Graciliella is a genus of cave beetle in the family Leiodidae. It was previously included in the genus Anthroherpon but DNA evidence showed that it is actually a more distantly related group of species. The paper in which Graciliella was published gained some media attention, with several stories picking up on the spider-like appearance of these beetles. Graciliella currently consists of six species, including the newly discovered Graciliella kosovaci and Graciliella ozimeci All species occur in subterranean habitats of the Dinaric Mountains, from Crvanj mountain (Bosnia and Herzegovina) in the north, to Trnovo (Montenegro) in the south, and from Žaba mountain (Croatia) in the west to Prokletije mountain (Montenegro) in the east.

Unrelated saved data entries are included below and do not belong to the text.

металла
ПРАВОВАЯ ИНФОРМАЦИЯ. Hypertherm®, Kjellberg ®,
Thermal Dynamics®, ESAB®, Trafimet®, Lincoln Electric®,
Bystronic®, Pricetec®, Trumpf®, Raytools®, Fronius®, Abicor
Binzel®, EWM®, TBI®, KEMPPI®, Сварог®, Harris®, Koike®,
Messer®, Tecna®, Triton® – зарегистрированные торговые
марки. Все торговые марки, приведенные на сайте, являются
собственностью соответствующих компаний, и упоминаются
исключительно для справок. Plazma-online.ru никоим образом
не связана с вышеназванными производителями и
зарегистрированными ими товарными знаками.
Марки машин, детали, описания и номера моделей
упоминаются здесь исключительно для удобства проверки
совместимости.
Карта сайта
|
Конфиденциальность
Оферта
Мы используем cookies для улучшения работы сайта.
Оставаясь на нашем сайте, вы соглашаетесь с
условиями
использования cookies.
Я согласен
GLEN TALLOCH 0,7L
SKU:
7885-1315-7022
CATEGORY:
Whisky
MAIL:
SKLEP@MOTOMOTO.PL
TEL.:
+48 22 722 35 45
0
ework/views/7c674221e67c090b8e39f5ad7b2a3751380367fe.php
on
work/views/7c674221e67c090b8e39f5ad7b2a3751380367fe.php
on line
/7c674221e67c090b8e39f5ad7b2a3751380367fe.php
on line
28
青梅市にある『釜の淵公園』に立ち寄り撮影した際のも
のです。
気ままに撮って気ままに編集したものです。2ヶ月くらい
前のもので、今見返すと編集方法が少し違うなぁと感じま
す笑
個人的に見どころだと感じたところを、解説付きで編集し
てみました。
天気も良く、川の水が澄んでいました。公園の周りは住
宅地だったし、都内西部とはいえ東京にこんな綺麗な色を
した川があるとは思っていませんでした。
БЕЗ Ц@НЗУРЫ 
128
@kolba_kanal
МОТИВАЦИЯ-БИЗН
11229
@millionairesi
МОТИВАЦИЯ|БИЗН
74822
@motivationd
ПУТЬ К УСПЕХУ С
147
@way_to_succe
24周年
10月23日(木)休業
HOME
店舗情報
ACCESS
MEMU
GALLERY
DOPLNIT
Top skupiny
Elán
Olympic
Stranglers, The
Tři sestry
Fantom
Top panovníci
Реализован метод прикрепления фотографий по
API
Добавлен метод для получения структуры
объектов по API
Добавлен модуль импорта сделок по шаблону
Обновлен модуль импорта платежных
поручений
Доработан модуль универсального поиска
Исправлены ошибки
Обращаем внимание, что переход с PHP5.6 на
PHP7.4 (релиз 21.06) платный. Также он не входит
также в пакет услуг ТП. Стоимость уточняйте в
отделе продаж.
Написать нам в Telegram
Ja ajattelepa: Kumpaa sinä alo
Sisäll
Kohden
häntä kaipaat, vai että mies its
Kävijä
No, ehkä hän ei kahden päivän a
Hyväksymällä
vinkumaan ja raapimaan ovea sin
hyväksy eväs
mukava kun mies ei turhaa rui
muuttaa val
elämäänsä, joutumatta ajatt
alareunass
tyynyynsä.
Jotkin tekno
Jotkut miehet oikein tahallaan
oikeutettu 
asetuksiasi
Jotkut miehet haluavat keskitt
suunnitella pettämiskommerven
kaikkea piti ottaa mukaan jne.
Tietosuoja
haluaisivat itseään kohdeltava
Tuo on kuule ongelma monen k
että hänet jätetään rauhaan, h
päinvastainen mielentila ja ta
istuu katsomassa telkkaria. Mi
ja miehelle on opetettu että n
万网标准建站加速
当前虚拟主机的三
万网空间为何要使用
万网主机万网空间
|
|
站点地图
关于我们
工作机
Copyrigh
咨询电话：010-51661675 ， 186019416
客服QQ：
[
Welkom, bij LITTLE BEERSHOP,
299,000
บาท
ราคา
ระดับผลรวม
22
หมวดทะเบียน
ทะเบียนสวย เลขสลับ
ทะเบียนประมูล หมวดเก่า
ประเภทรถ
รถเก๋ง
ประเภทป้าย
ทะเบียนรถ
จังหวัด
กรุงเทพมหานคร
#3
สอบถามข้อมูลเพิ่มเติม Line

These beetles are highly specialized for life underground, with elongated limbs, pale coloration, and reduced or absent eyes, adaptations common in troglobitic species. Their unique morphology, combined with their restricted range, makes them of particular interest to evolutionary biologists studying cave biodiversity in the Balkans.

== Species ==
- Graciliella absoloni (Guéorguiev, 1990)
- Graciliella apfelbecki (Müller, 1910)
  - Graciliella apfelbecki apfelbecki (Müller, 1910)
  - Graciliella apfelbecki scutulatum (Giachino & Guéorguiev, 1993)
  - Graciliella apfelbecki schwienbacheri (Giachino & Vailati, 2005)
  - Graciliella apfelbecki sculptifrons (Winkler, 1925)
- Graciliella kosovaci Njunjić et al., 2016
- Graciliella lahneri (Matcha, 1916)
- Graciliella metohijensis (Zariquiey, 1927)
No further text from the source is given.